One thing that appears to be a bit of a struggle for new mappers is the concept of the game world being mostly just an illusion. This is a bit of a concept jump for some people.
Some folks are happy to be absorbed into the game world and never question how it's put together. So when it comes to mapping for the first time and they want to build a cliff edge with a horrific drop they build a 2000 foot cliff actually within the map.
Its an easy mistake to make.
That's another thing us mappers have spoiled for ourselves. That was amazing... how did they do that? We look for the edges of the map so to speak so that the reality intended for us to enjoy never really kicks in unless its totally engrossing.
I don't remember looking for the map edges when playing Theif 2. This was mainly because I was hiding in a cupboard praying the mechanical creature with the creepy arsed voice didn't find me. (If u havnt played theif 2: the metal age then you're a disgrace to the gamer name, go play it, love it and buy new underwear when your finished).
Theif 2: Amazingly pant fillingly scary but equally funny as hell
So... the bottom line is, the better at illusion you become, the more fantastical maps and amazing game events you will be able to create.

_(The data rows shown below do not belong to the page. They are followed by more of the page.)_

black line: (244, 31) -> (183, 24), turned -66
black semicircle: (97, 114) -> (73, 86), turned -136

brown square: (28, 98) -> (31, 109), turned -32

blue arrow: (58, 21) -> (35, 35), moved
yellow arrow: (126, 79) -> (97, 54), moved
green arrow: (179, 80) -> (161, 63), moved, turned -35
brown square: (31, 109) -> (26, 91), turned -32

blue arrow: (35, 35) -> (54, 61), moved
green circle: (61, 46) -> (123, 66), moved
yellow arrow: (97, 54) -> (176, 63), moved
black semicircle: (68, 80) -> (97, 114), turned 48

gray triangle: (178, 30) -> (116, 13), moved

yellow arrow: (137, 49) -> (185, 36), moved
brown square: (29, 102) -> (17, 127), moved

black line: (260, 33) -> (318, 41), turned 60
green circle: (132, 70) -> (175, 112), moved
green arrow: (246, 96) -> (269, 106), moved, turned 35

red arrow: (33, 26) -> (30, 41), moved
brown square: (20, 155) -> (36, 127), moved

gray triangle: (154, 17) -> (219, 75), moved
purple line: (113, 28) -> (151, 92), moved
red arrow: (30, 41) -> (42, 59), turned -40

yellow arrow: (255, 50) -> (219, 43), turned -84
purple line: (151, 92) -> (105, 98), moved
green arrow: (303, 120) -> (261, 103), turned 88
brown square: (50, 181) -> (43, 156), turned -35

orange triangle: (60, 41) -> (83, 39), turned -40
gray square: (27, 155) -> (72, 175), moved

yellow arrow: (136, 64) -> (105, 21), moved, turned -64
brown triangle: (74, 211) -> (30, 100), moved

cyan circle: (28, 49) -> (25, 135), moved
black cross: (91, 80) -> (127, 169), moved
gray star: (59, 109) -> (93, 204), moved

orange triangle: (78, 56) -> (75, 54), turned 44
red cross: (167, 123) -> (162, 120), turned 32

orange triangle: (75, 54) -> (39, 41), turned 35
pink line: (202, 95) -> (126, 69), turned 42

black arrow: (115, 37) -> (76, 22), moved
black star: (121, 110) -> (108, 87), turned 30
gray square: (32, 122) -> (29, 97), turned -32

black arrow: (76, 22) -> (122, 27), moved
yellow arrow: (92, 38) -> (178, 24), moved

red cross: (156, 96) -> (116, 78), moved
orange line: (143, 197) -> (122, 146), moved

3D skyboxes are a godsend for this kind of work. You can create a world beyond the edge of your map that has a realistic look and feel to it and can also include lights, fire, fog... pretty much anything you need.
That 2000 ft cliff we mentioned earlier becomes far easier to create with a 3d skybox.
Or how about adding a huge floating space craft hanging over your map? Done in two minutes... well maybe three if you add wing mirrors.
The most useful tool in you're arsenal of illusion is sound. What the ear hears the brain forms an image of.
Take this scenario as an example. The player walks up to a set of lift doors and presses the call button. They hear an electrical explosion above them, a wrenching sound of scaping metal and a screeching sound heading down towards them. A huge bang then occurs behind the lift doors and their point of view shakes.
Then you hear the familiar ding and the lift doors slide open revealing a twisted mass of mashed metal and debis.
In my map the lift didn't go anywhere. The mashed up lift was always sitting behind those doors but through a combination of sound and effects the illusion is that the lift plummeted down the shaft. Sweet!
Sound is a fantastic way to flesh out the world because almost subconsiously your brain fills in the rest of the unseen world.
A map without sound will always feel empty regardless of the detailed mapping work.
Just remember that when it comes to the physical world you create, what the player can't see, you don't need to build and what the player hears becomes the reality of what's around the unseen corner.
Pretty soon we'll all be a bunch of budding David Copperfields! (Even if he is a bit of a twat!).